Era um olhar prendendo o outro. A alma possuindo uma visão até então desconcertante, pensei. Fui acolhido com algumas indagações e uns sorrisos. Passei pela indagação e colhi o sorriso que viera em minha direção. Entre as mãos vazias e o meu coração repleto de ternura, resolvi usá-lo para corresponder a uma presença até minutos antes desconhecida para mim . Já não havia a ausência, era a presença dele que se rompia na sacralidade da vida humana. A cada conversa, a cada olhar, eu encontrava nas desfigurações implícitas do Rick, as desfigurações da minha própria alma ... Todas as minhas dores e os meus cansaços pareciam perder força quando o sorriso de Rick invadia a minha alma e acendia as luminárias da minha existência. O coração simples, a timidez quase poética e o jeito manso de dizer que viver vale à pena quando se ama e é verdadeiro. Naquele instante o Rick me fez visitar até então lugares dentro da minha alma que eu não havia pisado ... era a presença de um amigo me devolvendo para eu mesmo! Lugar onde não prevalece as regras da éstetica, mas da essência. Com seu jeito pacato e arteiro de ser, ele me pegou pelas mãos e me levou para conhecer as novas formas de arte que um coração pode sustentar: a arte de ser melhor como pessoa humana. Ele me suscitou uam vontade até então adormecida em mim : a vontade de ser o seu herói, mesmo com rosto de menino, mas com um coração experienciado na escola da dor e da vida. É que quando a gente sofre, o sorriso que nasce é mais verdadeiro. Queria ter o direito de levá-lo comigo, de passear com ele, comprar doces, desenhar com as nuvens e contar as estrelas ... vontade de soltar pipas e deixar que ele vencesse só para eu vê-lo sorrindo. Coisas que só quem colhe o os grãos do cotidiano com alguém que descobrem o amor fragmentado. Queria o direito de fazê-lo dormir, comprar-lhe brinquedos, contar-lhe histórias, levá-lo sempre comigo.

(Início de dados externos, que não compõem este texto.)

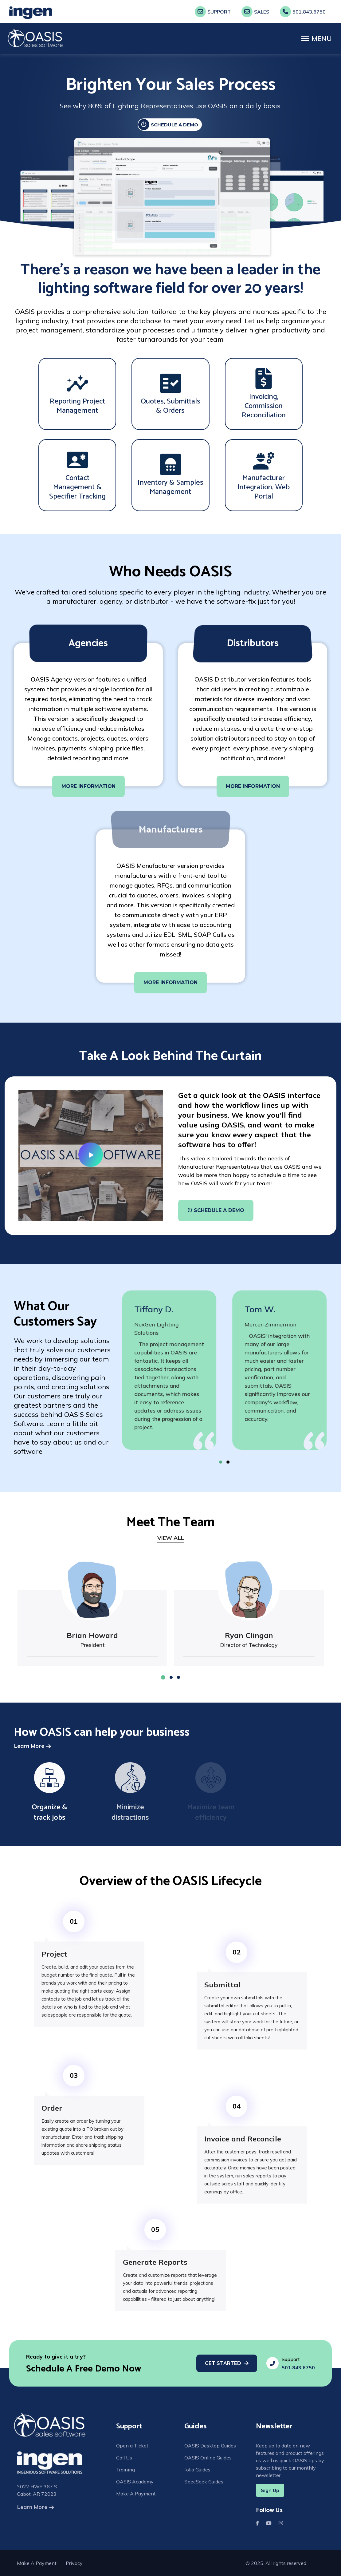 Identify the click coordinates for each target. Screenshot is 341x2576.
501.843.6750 (303, 11)
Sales (255, 11)
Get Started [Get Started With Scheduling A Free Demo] (223, 2363)
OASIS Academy (135, 2484)
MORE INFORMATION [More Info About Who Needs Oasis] (88, 786)
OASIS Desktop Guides (210, 2446)
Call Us (124, 2459)
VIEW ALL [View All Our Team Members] (170, 1537)
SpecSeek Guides (203, 2484)
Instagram (282, 2523)
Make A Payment (136, 2497)
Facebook (258, 2523)
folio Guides (197, 2471)
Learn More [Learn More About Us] (32, 2506)
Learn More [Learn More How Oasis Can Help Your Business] (29, 1745)
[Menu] (316, 38)
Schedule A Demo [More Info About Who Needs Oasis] (215, 1210)
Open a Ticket (132, 2446)
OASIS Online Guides (208, 2459)
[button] (226, 1462)
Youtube (270, 2523)
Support (213, 11)
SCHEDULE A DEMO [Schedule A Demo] (168, 124)
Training (125, 2471)
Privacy (74, 2563)
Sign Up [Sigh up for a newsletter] (270, 2490) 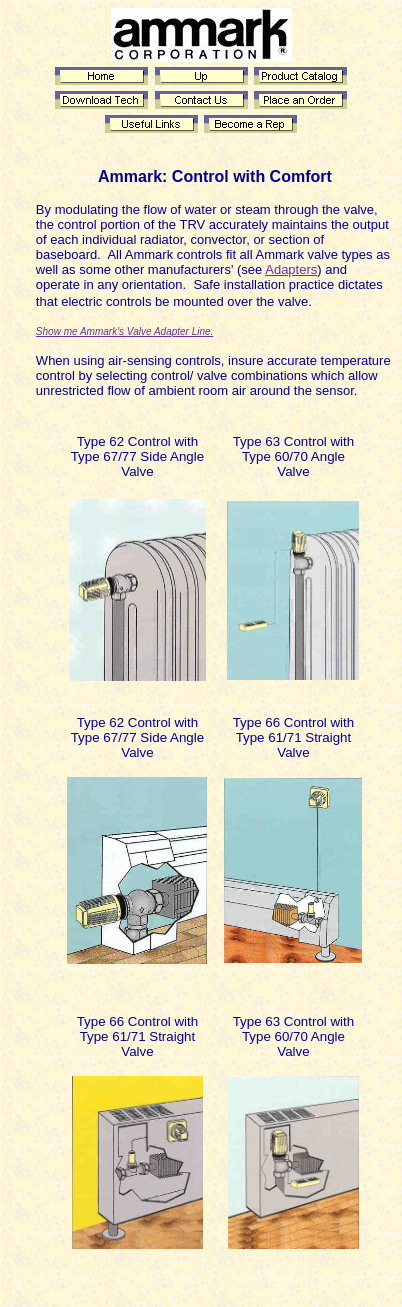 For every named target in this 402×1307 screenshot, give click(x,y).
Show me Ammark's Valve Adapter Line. (125, 331)
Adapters (291, 269)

Depois que ele foi embora do MSN eu me peguei sentindo saudades daquele sorriso.Queria vê-lo de novo. Queria descobrir de onde brotam tantos encantos!

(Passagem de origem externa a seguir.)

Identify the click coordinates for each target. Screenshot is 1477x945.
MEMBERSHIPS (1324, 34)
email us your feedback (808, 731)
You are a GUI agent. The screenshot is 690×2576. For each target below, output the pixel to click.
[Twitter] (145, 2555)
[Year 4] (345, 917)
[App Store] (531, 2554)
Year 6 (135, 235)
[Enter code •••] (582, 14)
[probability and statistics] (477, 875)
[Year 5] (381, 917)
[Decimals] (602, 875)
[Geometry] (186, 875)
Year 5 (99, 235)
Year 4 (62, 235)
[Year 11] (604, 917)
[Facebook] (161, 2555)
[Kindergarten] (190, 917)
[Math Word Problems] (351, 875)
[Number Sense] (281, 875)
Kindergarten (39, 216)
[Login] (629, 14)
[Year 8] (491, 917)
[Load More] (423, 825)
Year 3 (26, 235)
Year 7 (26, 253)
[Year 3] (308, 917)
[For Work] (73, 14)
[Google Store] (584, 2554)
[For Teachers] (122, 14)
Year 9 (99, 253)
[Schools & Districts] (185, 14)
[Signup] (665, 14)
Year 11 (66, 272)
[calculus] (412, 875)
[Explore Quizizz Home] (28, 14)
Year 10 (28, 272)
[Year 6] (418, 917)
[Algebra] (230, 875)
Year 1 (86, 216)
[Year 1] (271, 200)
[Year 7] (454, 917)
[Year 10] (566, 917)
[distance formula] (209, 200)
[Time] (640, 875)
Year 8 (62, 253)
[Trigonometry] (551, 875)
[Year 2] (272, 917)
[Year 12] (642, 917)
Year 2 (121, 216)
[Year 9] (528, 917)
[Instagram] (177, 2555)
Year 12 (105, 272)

De onde vem a beleza de Rick? Não sei. O que sei é que naqueles olhinhos cheios de viço, Deus resolveu me olhar. Se hoje eu pudesse ter um filho, eu escolheria o Rick.
Moço que tece a vida com a fina lã da arte, que dança ao vento com sua voz de profeta e que ensaia em forma de amizade o amor na vida da gente.
Rick é uma orquestra, que reune os mais finos detalhes para soar a mais bela presença em mim.
Rodrigo .
3 comentários:
Felicidades são momentos.
Você já postou esse texto antes, não?
http://www.pulchro.blogspot.com/
Oi querido...
Senti-me num anfiteatro assistindo uma obra-prima... seu texto ficou muito refinado e deu-me água na boca de conhecer o Rick!
Beijo Karinhoso,
Ká
Creio que o "Rick" está chorando neste exato momento!